→ **What you have to do**:
Exactly the lines below from the line with "Restaurant, Catering & Partyservice" through the line with "Aenean commodo ligula" must make up the answer, both ends included and pictures left out.

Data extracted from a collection
□ □ □ □ □ □ □

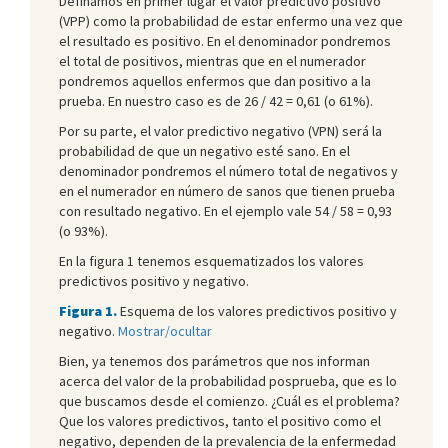
Definamos en primer lugar el valor predictivo positivo
(VPP) como la probabilidad de estar enfermo una vez que
el resultado es positivo. En el denominador pondremos
el total de positivos, mientras que en el numerador
pondremos aquellos enfermos que dan positivo a la
prueba. En nuestro caso es de 26 / 42 = 0,61 (o 61%).
Por su parte, el valor predictivo negativo (VPN) será la
probabilidad de que un negativo esté sano. En el
denominador pondremos el número total de negativos y
en el numerador en número de sanos que tienen prueba
con resultado negativo. En el ejemplo vale 54 / 58 = 0,93
(o 93%).
En la figura 1 tenemos esquematizados los valores
predictivos positivo y negativo.
Figura 1.
Esquema de los valores predictivos positivo y
negativo.
Mostrar/ocultar
Bien, ya tenemos dos parámetros que nos informan
acerca del valor de la probabilidad posprueba, que es lo
que buscamos desde el comienzo. ¿Cuál es el problema?
Que los valores predictivos, tanto el positivo como el
negativo, dependen de la prevalencia de la enfermedad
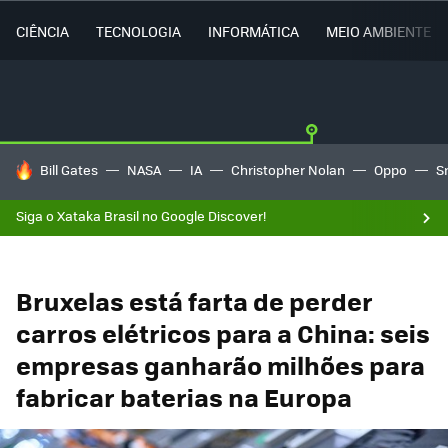
CIÊNCIA
TECNOLOGIA
INFORMÁTICA
MEIO AMBIENTE
TENDÊNCIAS DO DIA
Bill Gates
NASA
IA
Christopher Nolan
Oppo
S
Siga o Xataka Brasil no Google Discover!
Bruxelas está farta de perder
carros elétricos para a China: seis
empresas ganharão milhões para
fabricar baterias na Europa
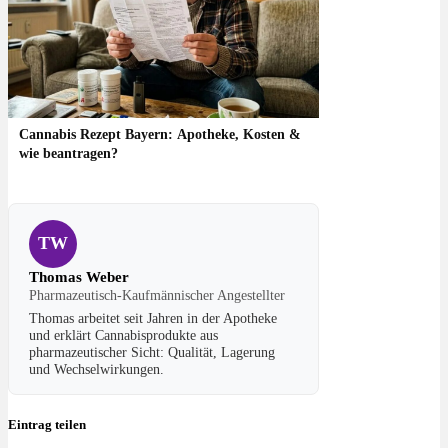
Cannabis Rezept Bayern: Apotheke, Kosten &
wie beantragen?
TW
Thomas Weber
Pharmazeutisch-Kaufmännischer Angestellter
Thomas arbeitet seit Jahren in der Apotheke
und erklärt Cannabisprodukte aus
pharmazeutischer Sicht: Qualität, Lagerung
und Wechselwirkungen.
Eintrag teilen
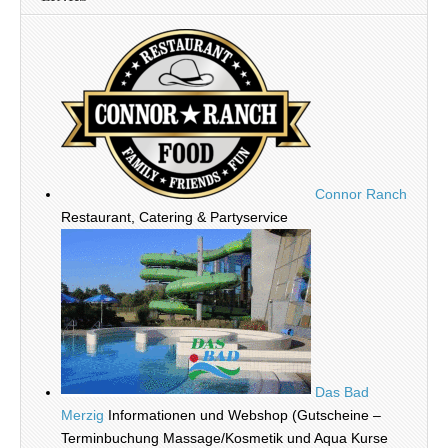
Connor Ranch
Restaurant, Catering & Partyservice
Das Bad
Merzig
Informationen und Webshop (Gutscheine –
Terminbuchung Massage/Kosmetik und Aqua Kurse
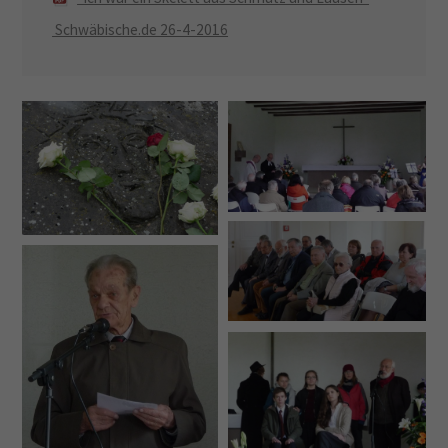
Schwäbische.de 26-4-2016
Drop us a line
info@yourdomain.com
About us
Lorem ipsum dolor sit amet, consectetuer
adipiscing elit.
Aenean commodo ligula eget dolor. Aenean massa.
Cum sociis natoque penatibus et magnis dis
parturient montes, nascetur ridiculus mus. Donec
quam felis, ultricies nec.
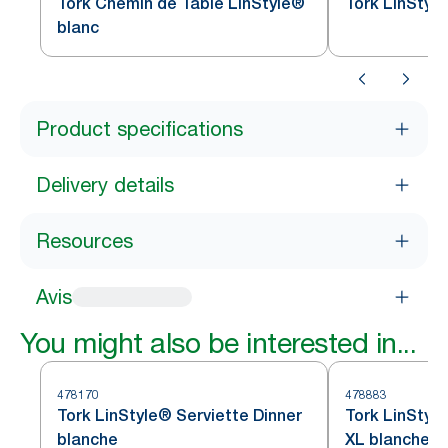
Tork Chemin de Table LinStyle®
Tork LinStyl
blanc
Product specifications
Delivery details
Resources
Avis
You might also be interested in...
478170
478883
Tork LinStyle® Serviette Dinner
Tork LinStyle
blanche
XL blanche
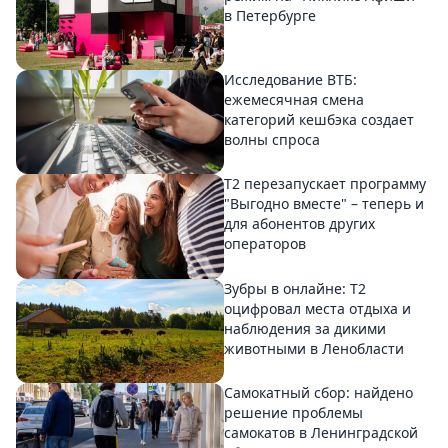
в Петербурге
Исследование ВТБ:
ежемесячная смена
категорий кешбэка создает
волны спроса
Т2 перезапускает программу
"Выгодно вместе" – теперь и
для абонентов других
операторов
Зубры в онлайне: Т2
оцифровал места отдыха и
наблюдения за дикими
животными в Ленобласти
Самокатный сбор: найдено
решение проблемы
самокатов в Ленинградской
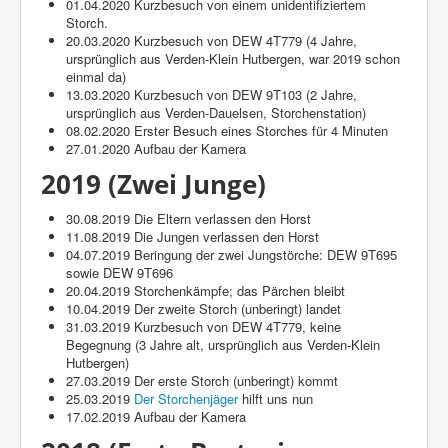
01.04.2020 Kurzbesuch von einem unidentifiziertem
Storch.
20.03.2020 Kurzbesuch von DEW 4T779 (4 Jahre,
ursprünglich aus Verden-Klein Hutbergen, war 2019 schon
einmal da)
13.03.2020 Kurzbesuch von DEW 9T103 (2 Jahre,
ursprünglich aus Verden-Dauelsen, Storchenstation)
08.02.2020 Erster Besuch eines Storches für 4 Minuten
27.01.2020 Aufbau der Kamera
2019 (Zwei Junge)
30.08.2019 Die Eltern verlassen den Horst
11.08.2019 Die Jungen verlassen den Horst
04.07.2019 Beringung der zwei Jungstörche: DEW 9T695
sowie DEW 9T696
20.04.2019 Storchenkämpfe; das Pärchen bleibt
10.04.2019 Der zweite Storch (unberingt) landet
31.03.2019 Kurzbesuch von DEW 4T779, keine
Begegnung (3 Jahre alt, ursprünglich aus Verden-Klein
Hutbergen)
27.03.2019 Der erste Storch (unberingt) kommt
25.03.2019
Der Storchenjäger
hilft uns nun
17.02.2019 Aufbau der Kamera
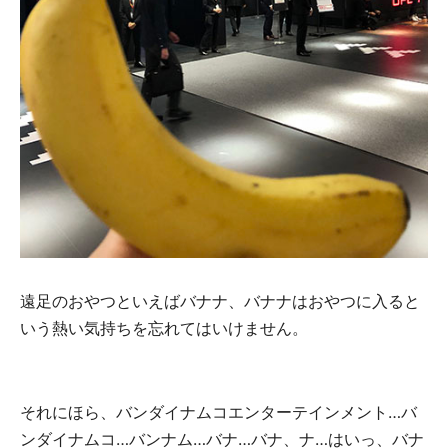
遠足のおやつといえばバナナ、バナナはおやつに入ると
いう熱い気持ちを忘れてはいけません。
それにほら、バンダイナムコエンターテインメント…バ
ンダイナムコ…バンナム…バナ…バナ、ナ…はいっ、バナ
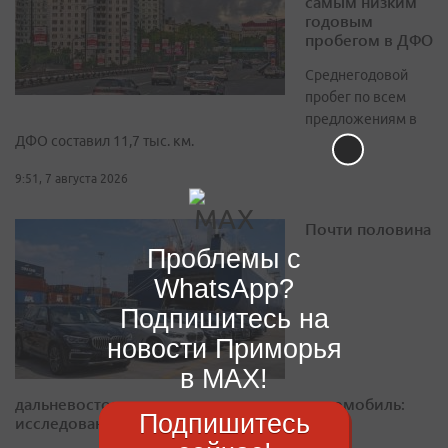
самым низким
годовым
пробегом в ДФО
Среднегодовой
пробег по всем
предложениям в
ДФО составил 11,7 тыс. км.
9:51, 7 августа 2026
Почти половина
Проблемы с
WhatsApp?
Подпишитесь на
новости Приморья
в MAX!
дальневосточников готовы купить электромобиль:
Подпишитесь
исследование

□ □ □ □ □ □ □

→ **Output of the task**:
Restaurant, Catering & Partyservice
Das Bad
Merzig
Informationen und Webshop (Gutscheine –
Terminbuchung Massage/Kosmetik und Aqua Kurse
Schwäbische.de 26-4-2016
Drop us a line
info@yourdomain.com
About us
Lorem ipsum dolor sit amet, consectetuer
adipiscing elit.
Aenean commodo ligula eget dolor. Aenean massa.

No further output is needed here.